### Task prompt:
Write out exactly the lines from the one holding "Burning Your Baby’s Tiny Taste" to the last line of the entries, both ends included and nothing else, without the pictures.
*** Opening Available data ***
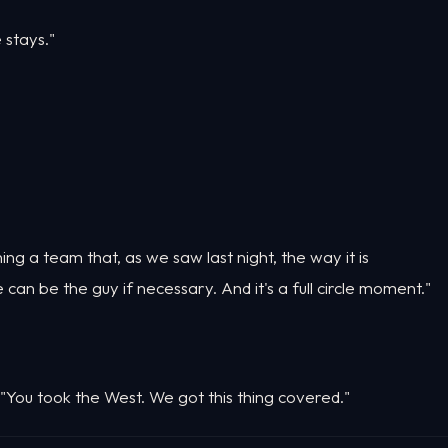
e stays."
ning a team that, as we saw last night, the way it is
can be the guy if necessary. And it's a full circle moment."
 "You took the West. We got this thing covered."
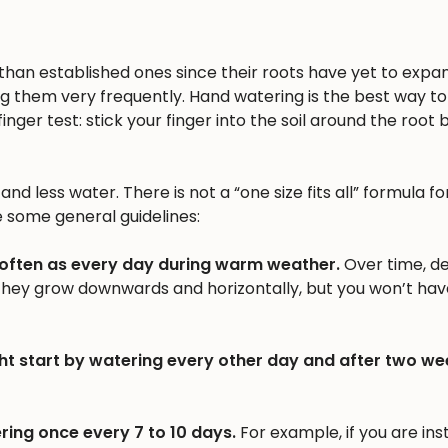
n than established ones since their roots have yet to expa
ng them very frequently. Hand watering is the best way to 
inger test: stick your finger into the soil around the root b
nd less water. There is not a “one size fits all” formula fo
e some general guidelines:
 often as every day during warm weather.
Over time, d
 they grow downwards and horizontally, but you won’t hav
ht start by watering every other day and after two we
ring once every 7 to 10 days.
For example, if you are inst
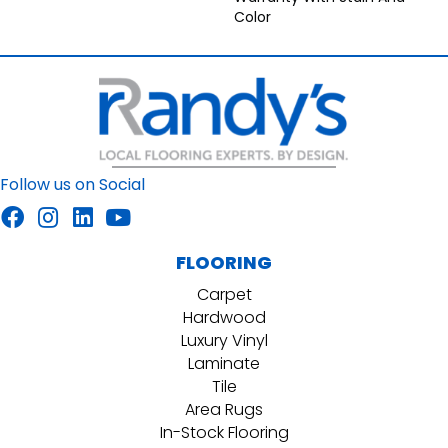
Color
Follow us on Social
FLOORING
Carpet
Hardwood
Luxury Vinyl
Laminate
Tile
Area Rugs
In-Stock Flooring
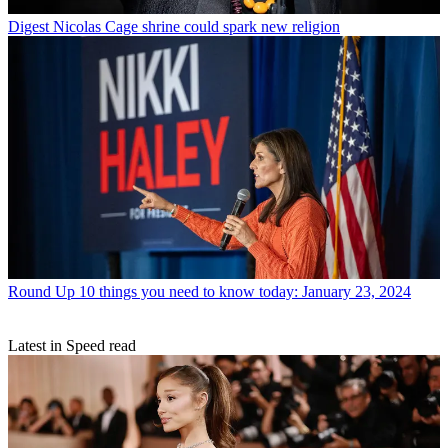
Digest
Nicolas Cage shrine could spark new religion
Round Up
10 things you need to know today: January 23, 2024
Latest in Speed read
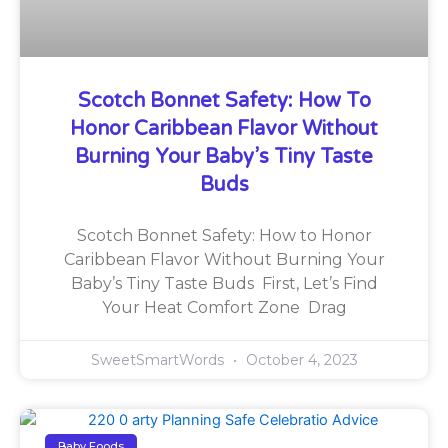
Scotch Bonnet Safety: How To
Honor Caribbean Flavor Without
Burning Your Baby’s Tiny Taste
Buds
Scotch Bonnet Safety: How to Honor
Caribbean Flavor Without Burning Your
Baby’s Tiny Taste Buds ️ First, Let’s Find
Your Heat Comfort Zone ️ Drag
SweetSmartWords
October 4, 2023
Baby Foods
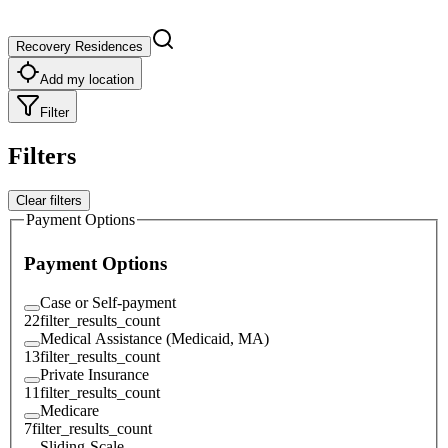
Recovery Residences
Add my location
Filter
Filters
Clear filters
Payment Options
Payment Options
Case or Self-payment
22
filter_results_count
Medical Assistance (Medicaid, MA)
13
filter_results_count
Private Insurance
11
filter_results_count
Medicare
7
filter_results_count
Sliding-Scale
*** Closing Available data ***
### Expected answer:
Burning Your Baby’s Tiny Taste
Buds
Scotch Bonnet Safety: How to Honor
Caribbean Flavor Without Burning Your
Baby’s Tiny Taste Buds ️ First, Let’s Find
Your Heat Comfort Zone ️ Drag
SweetSmartWords
October 4, 2023
Baby Foods
Recovery Residences
Add my location
Filter
Filters
Clear filters
Payment Options
Payment Options
Case or Self-payment
22
filter_results_count
Medical Assistance (Medicaid, MA)
13
filter_results_count
Private Insurance
11
filter_results_count
Medicare
7
filter_results_count
Sliding-Scale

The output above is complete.